The sequencing reads, after trimmed 3’ adaptor and low quality bases, were aligned to human transcriptome, using Bowtie with parameters: -a --best -m1 --strata. The annotation file downloaded from ENSEMBL database (GRCh38) was used to construct the transcriptome index file. For each gene, the transcript with the longest CDS was selected. In the case of equal CDS length, the longest transcript was used. For read alignment, a maximum of two mismatches were permitted. To avoid ambiguous, the reads mapped to multiple positions were disregarded for further analyses.

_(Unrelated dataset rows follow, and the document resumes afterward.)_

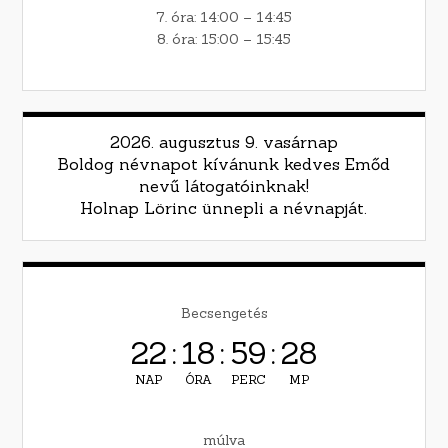
7. óra: 14:00 – 14:45
8. óra: 15:00 – 15:45
2026. augusztus 9. vasárnap
Boldog névnapot kívánunk kedves Emőd
nevű látogatóinknak!
Holnap Lörinc ünnepli a névnapját.
Becsengetés
22
:
18
:
59
:
27
NAP
ÓRA
PERC
MP
múlva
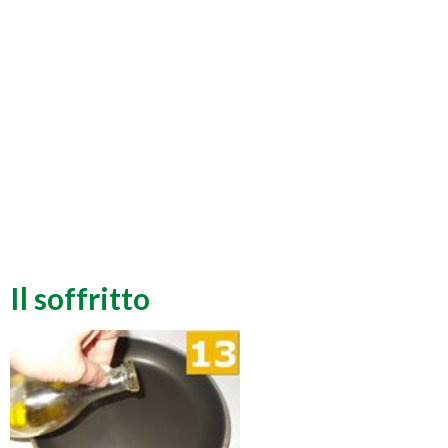
Il soffritto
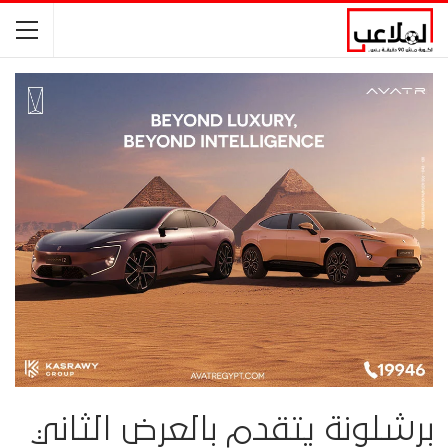
برشلونة يتقدم بالعرض الثاني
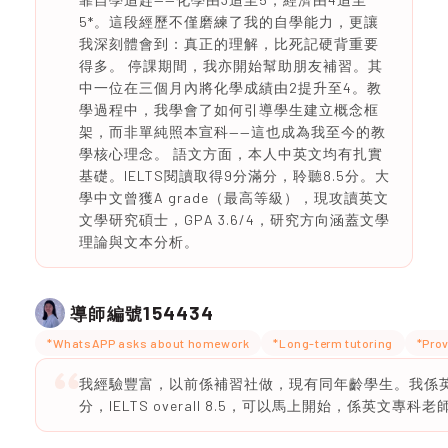
5*。這段經歷不僅磨練了我的自學能力，更讓
我深刻體會到：真正的理解，比死記硬背重要
得多。 停課期間，我亦開始幫助朋友補習。其
中一位在三個月內將化學成績由2提升至4。教
學過程中，我學會了如何引導學生建立概念框
架，而非單純照本宣科——這也成為我至今的教
學核心理念。 語文方面，本人中英文均有扎實
基礎。IELTS閱讀取得9分滿分，聆聽8.5分。大
學中文曾獲A grade（最高等級），現攻讀英文
文學研究碩士，GPA 3.6/4，研究方向涵蓋文學
理論與文本分析。
154434
導師編號
*WhatsAPP asks about homework
*Long-term tutoring
*Prov
我經驗豐富，以前係補習社做，現有同年齡學生。我係英文
分，IELTS overall 8.5，可以馬上開始，係英文專科老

We used a non-parameter method to predict m6A sites on transcripts. In brief, a sliding window of 50 nucleotides with a step of 25 nucleotides was employed to scan each transcript. For each window with maximum read coverage higher than 10, a peak-over-median score (POM) was derived by calculating the ratio of the mean read coverage in the window to the median read coverage of corresponding transcript. The windows with POM higher than 3 in IP sample were obtained. The same processes were performed in input sample. The windows found in input sample were eliminated from following analyses. The windows that overlapped at least single nucleotide were merged into one cluster. Finally, a peak over input (POI) score was assigned to each cluster by calculating the ratio of POM in the IP sample to that in the input sample. The cluster with POI score higher than 3 were retrieved, and defined as m6A-enriched cluster. The peak position with maximum coverage in each m6A-enriched cluster was defined as the position of m6A peak. The adenosine site of the nearest RRAC motif was defined as m6A residue. To reduce noises for background reads and bias from peak calling method, only the m6A sites that were found in all biological replicates were used. The coverage of m6A site was defined as Reads Per Kilobase Million (RPKM) value surrounding m6A sites from −50 nt to +50 nt.